Data records:
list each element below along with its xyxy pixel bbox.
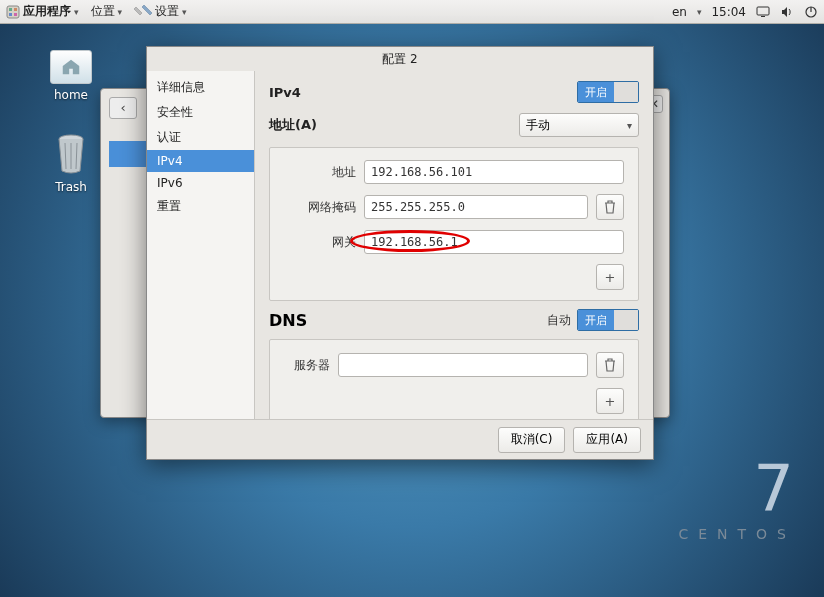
address-panel: 地址 网络掩码 网关 +	[269, 147, 639, 301]
sidebar-item-auth[interactable]: 认证	[147, 125, 254, 150]
dialog-button-row: 取消(C) 应用(A)	[147, 419, 653, 459]
add-address-button[interactable]: +	[596, 264, 624, 290]
sidebar-item-detail[interactable]: 详细信息	[147, 75, 254, 100]
plus-icon: +	[605, 270, 616, 285]
desktop-icon-home[interactable]: home	[50, 50, 92, 102]
ipv4-heading: IPv4	[269, 85, 301, 100]
svg-rect-6	[761, 16, 765, 17]
trash-icon	[52, 132, 90, 176]
chevron-down-icon: ▾	[627, 120, 632, 131]
sidebar-item-security[interactable]: 安全性	[147, 100, 254, 125]
power-icon[interactable]	[804, 5, 818, 19]
chevron-down-icon: ▾	[118, 7, 123, 17]
input-lang-indicator[interactable]: en	[672, 5, 687, 19]
menu-settings-label: 设置	[155, 3, 179, 20]
svg-rect-5	[757, 7, 769, 15]
back-button[interactable]: ‹	[109, 97, 137, 119]
menu-places-label: 位置	[91, 3, 115, 20]
address-input[interactable]	[364, 160, 624, 184]
settings-hammer-icon	[134, 5, 152, 19]
desktop-icon-home-label: home	[54, 88, 88, 102]
dns-auto-label: 自动	[547, 312, 571, 329]
menu-applications[interactable]: 应用程序 ▾	[6, 3, 79, 20]
delete-dns-button[interactable]	[596, 352, 624, 378]
ipv4-toggle-on-label: 开启	[578, 82, 614, 102]
plus-icon: +	[605, 394, 616, 409]
volume-icon[interactable]	[780, 5, 794, 19]
trash-icon	[604, 358, 616, 372]
dns-heading: DNS	[269, 311, 307, 330]
menu-settings[interactable]: 设置 ▾	[134, 3, 187, 20]
svg-rect-3	[9, 13, 12, 16]
centos-brand: 7 CENTOS	[678, 452, 796, 542]
home-folder-icon	[50, 50, 92, 84]
delete-address-button[interactable]	[596, 194, 624, 220]
addresses-heading: 地址(A)	[269, 116, 317, 134]
menu-applications-label: 应用程序	[23, 4, 71, 18]
svg-rect-4	[14, 13, 17, 16]
trash-icon	[604, 200, 616, 214]
dns-server-label: 服务器	[284, 357, 330, 374]
gateway-label: 网关	[284, 234, 356, 251]
chevron-down-icon: ▾	[697, 7, 702, 17]
apply-button[interactable]: 应用(A)	[573, 427, 641, 453]
display-icon[interactable]	[756, 5, 770, 19]
gateway-input[interactable]	[364, 230, 624, 254]
dialog-title: 配置 2	[147, 47, 653, 71]
chevron-down-icon: ▾	[74, 7, 79, 17]
sidebar-item-ipv6[interactable]: IPv6	[147, 172, 254, 194]
netmask-label: 网络掩码	[284, 199, 356, 216]
centos-version: 7	[678, 452, 796, 526]
ipv4-toggle-handle	[614, 82, 638, 102]
svg-rect-2	[14, 8, 17, 11]
dns-panel: 服务器 +	[269, 339, 639, 419]
svg-rect-1	[9, 8, 12, 11]
desktop-icons: home Trash	[50, 50, 92, 194]
dialog-content: IPv4 开启 地址(A) 手动 ▾ 地址	[255, 71, 653, 419]
add-dns-button[interactable]: +	[596, 388, 624, 414]
dns-server-input[interactable]	[338, 353, 588, 377]
centos-word: CENTOS	[678, 526, 796, 542]
top-menubar: 应用程序 ▾ 位置 ▾ 设置 ▾ en ▾ 15:04	[0, 0, 824, 24]
config-dialog: 配置 2 详细信息 安全性 认证 IPv4 IPv6 重置 IPv4 开启 地址…	[146, 46, 654, 460]
cancel-button[interactable]: 取消(C)	[498, 427, 566, 453]
svg-rect-0	[7, 6, 19, 18]
address-method-dropdown[interactable]: 手动 ▾	[519, 113, 639, 137]
clock[interactable]: 15:04	[711, 5, 746, 19]
desktop-icon-trash[interactable]: Trash	[52, 132, 90, 194]
dns-auto-toggle[interactable]: 开启	[577, 309, 639, 331]
menu-places[interactable]: 位置 ▾	[91, 3, 123, 20]
apps-icon	[6, 5, 20, 19]
address-method-value: 手动	[526, 117, 550, 134]
sidebar-item-ipv4[interactable]: IPv4	[147, 150, 254, 172]
ipv4-toggle[interactable]: 开启	[577, 81, 639, 103]
network-list-selection	[109, 141, 149, 167]
dns-toggle-on-label: 开启	[578, 310, 614, 330]
netmask-input[interactable]	[364, 195, 588, 219]
chevron-down-icon: ▾	[182, 7, 187, 17]
dialog-sidebar: 详细信息 安全性 认证 IPv4 IPv6 重置	[147, 71, 255, 419]
sidebar-item-reset[interactable]: 重置	[147, 194, 254, 219]
dns-toggle-handle	[614, 310, 638, 330]
desktop-icon-trash-label: Trash	[55, 180, 87, 194]
address-label: 地址	[284, 164, 356, 181]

Your goal: Wherever a line of the entries holds the string "toggle", copy that line.

Task output:
ipv4-toggle-on-label: 开启	[578, 82, 614, 102]
ipv4-toggle-handle	[614, 82, 638, 102]
dns-auto-toggle[interactable]: 开启	[577, 309, 639, 331]
ipv4-toggle[interactable]: 开启	[577, 81, 639, 103]
dns-toggle-on-label: 开启	[578, 310, 614, 330]
dns-toggle-handle	[614, 310, 638, 330]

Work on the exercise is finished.